**TASK GOAL**. This exercise calls for printing every record exactly once more.
[[ MATERIAL TO PROCESS, beginning ]]
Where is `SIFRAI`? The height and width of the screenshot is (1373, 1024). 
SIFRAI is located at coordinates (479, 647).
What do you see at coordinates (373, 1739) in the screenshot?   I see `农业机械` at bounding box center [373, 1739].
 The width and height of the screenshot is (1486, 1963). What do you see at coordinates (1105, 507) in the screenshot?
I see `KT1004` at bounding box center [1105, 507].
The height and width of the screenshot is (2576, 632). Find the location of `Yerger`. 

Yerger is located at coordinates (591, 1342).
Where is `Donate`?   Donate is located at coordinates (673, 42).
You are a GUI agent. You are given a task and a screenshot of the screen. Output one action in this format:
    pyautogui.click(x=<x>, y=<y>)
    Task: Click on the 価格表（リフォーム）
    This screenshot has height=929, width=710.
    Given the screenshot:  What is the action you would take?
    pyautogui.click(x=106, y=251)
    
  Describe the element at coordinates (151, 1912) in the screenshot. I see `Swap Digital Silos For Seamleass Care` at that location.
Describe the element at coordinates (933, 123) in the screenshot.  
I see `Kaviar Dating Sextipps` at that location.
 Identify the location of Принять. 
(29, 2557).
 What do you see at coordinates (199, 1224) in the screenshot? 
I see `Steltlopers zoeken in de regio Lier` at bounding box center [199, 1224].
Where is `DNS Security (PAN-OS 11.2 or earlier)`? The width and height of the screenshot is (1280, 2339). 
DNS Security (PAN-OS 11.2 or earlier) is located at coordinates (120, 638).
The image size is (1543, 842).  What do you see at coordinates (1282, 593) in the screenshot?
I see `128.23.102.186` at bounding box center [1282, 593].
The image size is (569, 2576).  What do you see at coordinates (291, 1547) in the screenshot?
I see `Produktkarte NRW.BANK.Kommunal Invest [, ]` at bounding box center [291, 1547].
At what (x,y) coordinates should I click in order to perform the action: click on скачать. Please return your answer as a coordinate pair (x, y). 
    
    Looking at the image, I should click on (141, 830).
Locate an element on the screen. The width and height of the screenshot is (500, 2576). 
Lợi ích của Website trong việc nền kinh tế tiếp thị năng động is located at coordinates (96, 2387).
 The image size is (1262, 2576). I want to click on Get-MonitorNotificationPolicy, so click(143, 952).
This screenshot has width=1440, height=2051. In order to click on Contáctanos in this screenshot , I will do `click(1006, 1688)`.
[[ MATERIAL TO PROCESS, end ]]
**ANSWER TO THE PROBLEM**.
Where is `SIFRAI`? The height and width of the screenshot is (1373, 1024). 
SIFRAI is located at coordinates (479, 647).
What do you see at coordinates (373, 1739) in the screenshot?   I see `农业机械` at bounding box center [373, 1739].
 The width and height of the screenshot is (1486, 1963). What do you see at coordinates (1105, 507) in the screenshot?
I see `KT1004` at bounding box center [1105, 507].
The height and width of the screenshot is (2576, 632). Find the location of `Yerger`. 

Yerger is located at coordinates (591, 1342).
Where is `Donate`?   Donate is located at coordinates (673, 42).
You are a GUI agent. You are given a task and a screenshot of the screen. Output one action in this format:
    pyautogui.click(x=<x>, y=<y>)
    Task: Click on the 価格表（リフォーム）
    This screenshot has height=929, width=710.
    Given the screenshot:  What is the action you would take?
    pyautogui.click(x=106, y=251)
    
  Describe the element at coordinates (151, 1912) in the screenshot. I see `Swap Digital Silos For Seamleass Care` at that location.
Describe the element at coordinates (933, 123) in the screenshot.  
I see `Kaviar Dating Sextipps` at that location.
 Identify the location of Принять. 
(29, 2557).
 What do you see at coordinates (199, 1224) in the screenshot? 
I see `Steltlopers zoeken in de regio Lier` at bounding box center [199, 1224].
Where is `DNS Security (PAN-OS 11.2 or earlier)`? The width and height of the screenshot is (1280, 2339). 
DNS Security (PAN-OS 11.2 or earlier) is located at coordinates (120, 638).
The image size is (1543, 842).  What do you see at coordinates (1282, 593) in the screenshot?
I see `128.23.102.186` at bounding box center [1282, 593].
The image size is (569, 2576).  What do you see at coordinates (291, 1547) in the screenshot?
I see `Produktkarte NRW.BANK.Kommunal Invest [, ]` at bounding box center [291, 1547].
At what (x,y) coordinates should I click in order to perform the action: click on скачать. Please return your answer as a coordinate pair (x, y). 
    
    Looking at the image, I should click on (141, 830).
Locate an element on the screen. The width and height of the screenshot is (500, 2576). 
Lợi ích của Website trong việc nền kinh tế tiếp thị năng động is located at coordinates (96, 2387).
 The image size is (1262, 2576). I want to click on Get-MonitorNotificationPolicy, so click(143, 952).
This screenshot has width=1440, height=2051. In order to click on Contáctanos in this screenshot , I will do `click(1006, 1688)`.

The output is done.